We create the Greenfield Food Hub.

We obtain the former Lunt building on Federal St. This is the ideal, in town location with town water, sewer, provisions for a commercial kitchen and plentiful parking. This former factory offers adequate space to be remodeled for specialty processing, refrigeration, freezer space, dry storage, c.a's, cheese caves and root cellars. Each commodity group could have their own processing area; a micro dairy, a retail exempt meat cutting room, a grain milling facility and packaging area for each product. In addition, a fruit and vegetable washing, sorting, peeling, cubing, slicing, dicing, packing, canning, and flash freezing center could be included. A spinnery for carding, spinning, cleaning and dying animal fiber would also fit in nicely.  All these micro, specialty processing facilities could be used by farmers, growers and homestead gardeners.
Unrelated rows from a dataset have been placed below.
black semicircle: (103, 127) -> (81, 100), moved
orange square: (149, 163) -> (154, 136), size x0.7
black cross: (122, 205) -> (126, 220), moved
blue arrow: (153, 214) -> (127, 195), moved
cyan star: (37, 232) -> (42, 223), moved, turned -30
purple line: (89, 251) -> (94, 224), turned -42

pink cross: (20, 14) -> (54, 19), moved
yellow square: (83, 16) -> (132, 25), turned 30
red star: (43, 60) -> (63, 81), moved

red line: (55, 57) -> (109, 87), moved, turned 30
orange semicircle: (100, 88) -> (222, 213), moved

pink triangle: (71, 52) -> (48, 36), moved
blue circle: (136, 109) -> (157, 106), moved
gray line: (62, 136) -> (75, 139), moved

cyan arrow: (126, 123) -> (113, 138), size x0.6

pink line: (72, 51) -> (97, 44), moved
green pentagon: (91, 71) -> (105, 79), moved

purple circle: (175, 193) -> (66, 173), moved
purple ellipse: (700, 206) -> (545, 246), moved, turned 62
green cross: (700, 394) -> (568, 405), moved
Farmers with extra crops could group products together, creating a "Grown in Franklin County" branded product that could be marketed locally or elsewhere. The old Lunt storefront could easily be converted to a retail area for these local goods and would be a draw for not only residents but also summer vacationers and winter skiers. A bakery and restaurant serving only Food Hub items could also be a way to sustain this endeavor. Backyard garden growers and community garden growers could clean, process and store their crops in individual food lockers in the root cellars and have their own walk-in coolers and dry storage space for rent. The commercial kitchen could be utilized to educate K-12 on not only where their food comes from but how to make it delicious. In addition, the kitchen could be used for adult education, to teach folks the art of food preparation and preservation. This would create opportunities for job skills for adults looking for work. In addition, it creates life skills for people to create their own healthy meals rather than eat out of a box or drive through window.
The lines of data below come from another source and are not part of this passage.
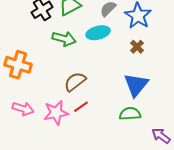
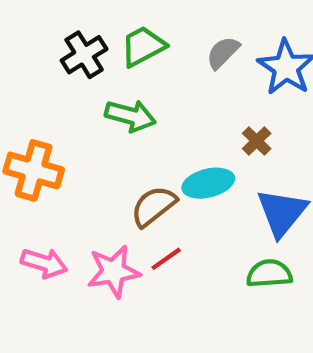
cyan ellipse: (98, 33) -> (208, 183), moved
brown cross: (137, 47) -> (257, 141), moved

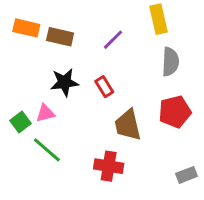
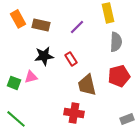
orange rectangle: (26, 28) -> (18, 19), turned 48
green square: (20, 122) -> (14, 83), turned -32
green line: (47, 150) -> (16, 119), moved

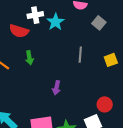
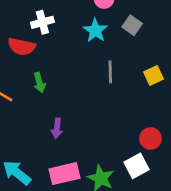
cyan star: (56, 22) -> (95, 30), moved
purple arrow: (56, 88) -> (57, 128), moved

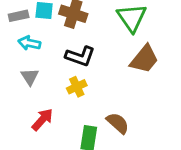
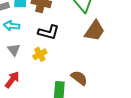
yellow cross: (77, 87) -> (40, 54), moved
red arrow: (42, 119) -> (12, 80), moved

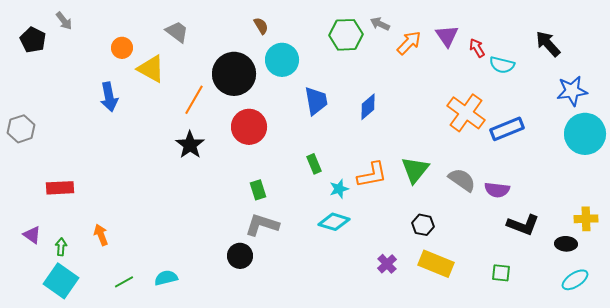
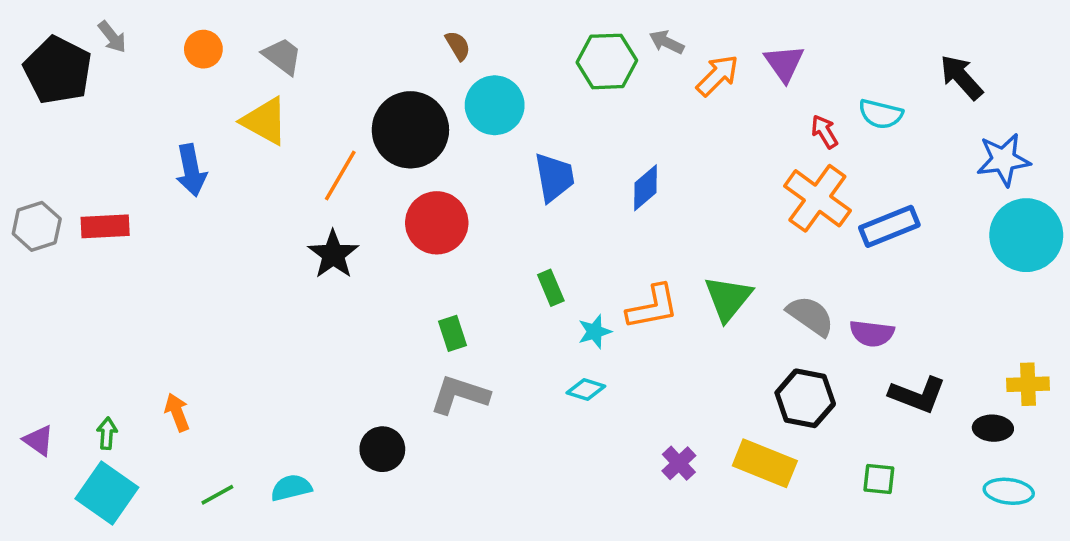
gray trapezoid: (177, 32) -> (282, 56), moved
black pentagon: (33, 40) -> (58, 70), size x1.5
orange circle: (122, 48) -> (203, 49), moved
red arrow: (477, 48) -> (824, 132), moved
red rectangle: (60, 188) -> (105, 226), moved
cyan diamond: (334, 222) -> (586, 390), size x0.7
black hexagon: (423, 225) -> (805, 398), moved, size x1.5
purple triangle: (32, 235) -> (38, 440), moved
black circle: (240, 256) -> (382, 449), moved
cyan ellipse: (575, 280) -> (1009, 491), turned 40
Local food is more than going to the farmers market on Saturday mornings. For this movement to be more than just a fad, for it to be truly sustainable, a local food system needs to be complete. Grown here, processed here, stored here and consumed here.

Thanks,

Kyle Bostrom

Biography: Kyle is a Greenfield farmer and member of the town agricultural commission.  Bostrom Farm and Hatches Patch are his combined small scale farming operations producing milk, beef, pork, compost, mulch, and annual plants for the home garden.  He also has a full time job managing the University of Massachusetts Farming Facilities in South Deerfield and Hadley. Kyle lives in Greenfield with his wife and twin boys.